ASBURY PARK, N.J. – People suffering from Lyme disease could be closerto knowing whether the chronic illness impacting an estimated 300,000 or more people started off as a U.S. biological weapon.
U.S Rep. Chris Smith of New Jersey hopes that knowledge could lead not only to accountability, but also a potential cure and greater recognition of the disease.
“My hope is, this jump-starts a very aggressive effort to find a cure and see how this (Lyme disease) is growing. It’s pushing out into the Great Lakes area. It’s exploding everywhere,” said Smith, a longtime advocate for Lyme disease research. His district is one of the hotbeds for the disease.
The House of Representatives added a Smith amendment to a federal defense spending bill that would require the Department of Defense’s Inspector General to investigate whether the military, between 1950 and 1975, experimented with ticks and other insects to be used as biological weapons.

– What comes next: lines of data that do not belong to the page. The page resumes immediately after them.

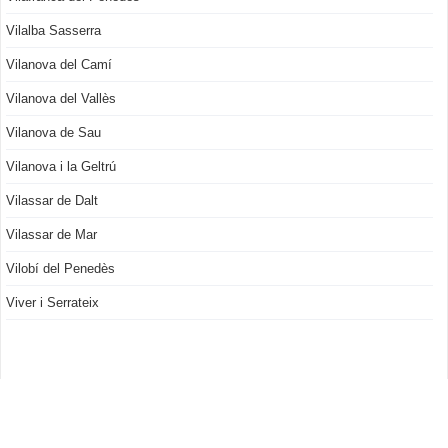
Vilalba Sasserra
Vilanova del Camí
Vilanova del Vallès
Vilanova de Sau
Vilanova i la Geltrú
Vilassar de Dalt
Vilassar de Mar
Vilobí del Penedès
Viver i Serrateix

Newby’s book, however, advances the theory with an interview with late researcher Willy Burgdorfer, who claimed to have infected the ticks during U.S. military experiments.
“There needs to be significant accountability,” Smith said. “This should not be mired in secrecy.”

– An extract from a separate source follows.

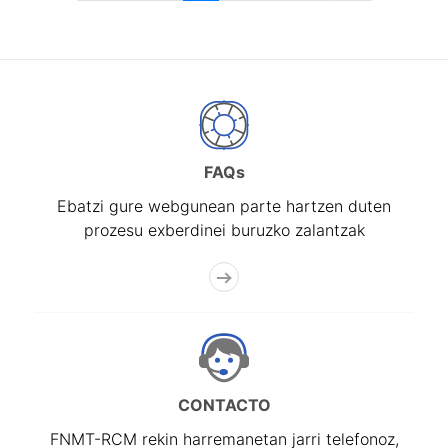
FAQs
Ebatzi gure webgunean parte hartzen duten
prozesu exberdinei buruzko zalantzak
CONTACTO
FNMT-RCM rekin harremanetan jarri telefonoz,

A federal probe could prove or disprove the theory. If the theory is proven correct, it would also give ammunition to individuals with chronic Lyme disease, who often face significant battles in getting treatment because it is not widely recognized by the medical community.
The Infectious Diseases Society of America has declined to recognize chronic Lyme disease in its clinical practice guidelines, leaving sufferers to find “Lyme-friendly” doctors, which is not easy.
Smith said knowing the truth about any experimentation would also help researchers reverse-engineer a cure for the tick-borne illness, which can often be misdiagnosed first as fibromyalgia or other conditions before patients learn they have Lyme disease.
Smith unsuccessfully attempted to add a second amendment to the bill that would have created a Lyme disease “national strategy,” a holistic approach for federal agencies to combat the disease.
The national strategy is a part of Smith’s TICK Act, federal legislation he has proposed for more than 20 years that would provide $180 million over six years for research.